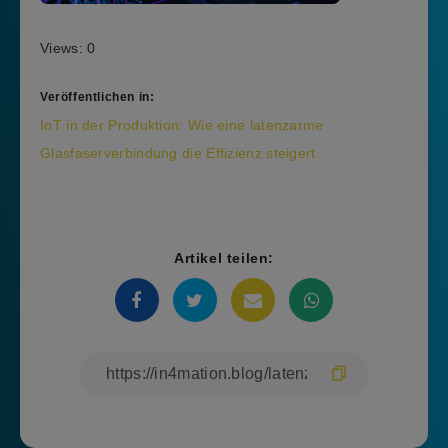
Views: 0
Veröffentlichen in:
Beitragsnavigation
IoT in der Produktion: Wie eine latenzarme
Glasfaserverbindung die Effizienz steigert
Artikel teilen:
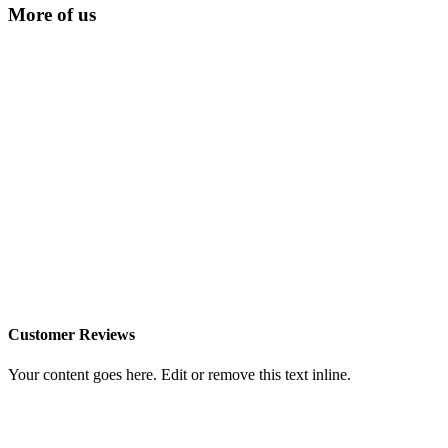
More of us
Customer Reviews
Your content goes here. Edit or remove this text inline.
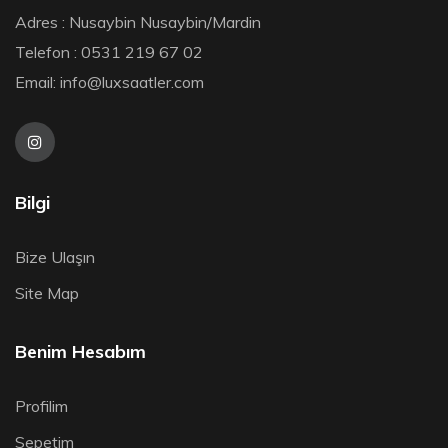
Adres : Nusaybin Nusaybin/Mardin
Telefon : 0531 219 67 02
Email:
info@luxsaatler.com
Bilgi
Bize Ulaşın
Site Map
Benim Hesabım
Profilim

* _Instructions for the task_
The full data, repeated exactly and stripped of its pictures, is the expected answer.

* _Result of the task_
Views: 0
Veröffentlichen in:
Beitragsnavigation
IoT in der Produktion: Wie eine latenzarme
Glasfaserverbindung die Effizienz steigert
Artikel teilen:
More of us
Customer Reviews
Your content goes here. Edit or remove this text inline.
Adres : Nusaybin Nusaybin/Mardin
Telefon : 0531 219 67 02
Email:
info@luxsaatler.com
Bilgi
Bize Ulaşın
Site Map
Benim Hesabım
Profilim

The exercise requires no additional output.